Fury3 is Microsoft’s gaming product marketed to take advantage of Windows 95 in a fast-paced adrenaline-pumping space arena. It’s mainly a clone of Terminal Velocity and Descent. The engine used is actually the same one from Terminal Velocity, so don’t be surprised if you find yourself hit by a sense of deja vu. The gameplay as well as terrain and target types are quite similar to Terminal Reality, while the tunnel shooting sequences will superficially remind you of Descent.
The graphics and sound are almost identical to Terminal Reality in early stages, but Fury3 has an enormous number of different enemies and ground targets. With eight worlds that include everything from barren asteroids to underwater seascapes to ancient Egyptian deserts, the terrain, enemies, and background music in each world are quite distinctive. Knowing that different ships, each with distinctive weapons, will face you in the next world is incentive to press on. The player can fly close to the floor level or pop above the cloud cover to enjoy the stars and avoid a swarm of bad guys.
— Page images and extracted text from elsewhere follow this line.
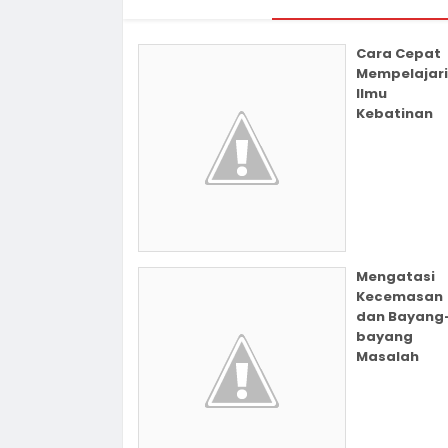
Cara Cepat
Mempelajari
Ilmu
Kebatinan
Mengatasi
Kecemasan
dan Bayang
bayang
Masalah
The interface is the typical first-person perspective with six degrees of freedom. The viewpoint can be from inside the craft with or without your cockpit showing or an out-of-spacecraft view. The easiest control was obtained via a multi-button joystick and some minor keyboard commands. From an in-cockpit vantage point your instrument panel provides all the information you need to navigate through each level. Your chosen weapon, current objective, throttle speed, shields, and active radar fill your slim cockpit panel. The radar gives directional information and hostile locators that let you know where the enemy lurks and whether they are above or below you. The goal of each level is to destroy various targets and then find the escape teleporter.
By blasting enemies and objects, you will be rewarded with a nice amount of power-ups, including new weapons (your base laser has infinite ammunition, all other weapons don’t), a shield power-up and a turbo mode that you can use to escape tricky situations or navigate some of the more difficult, trap-laden tunnel sections. These tunnels have their own defenses ranging from moving doors, to rotating cylinders, and finally, each level’s “boss”. Destroying them requires some skill and technique, but after you’ve killed one, they all fall from the same basic strategy.
Overall, Fury3 is a great space-oriented 3D shooter. It runs like a dream on Windows 95/98/XP, and will offer a nice alternative for players who couldn’t run Terminal Velocity. If you’ve enjoyed such games and have a decent joystick, then feel free to give this arcade game a spin.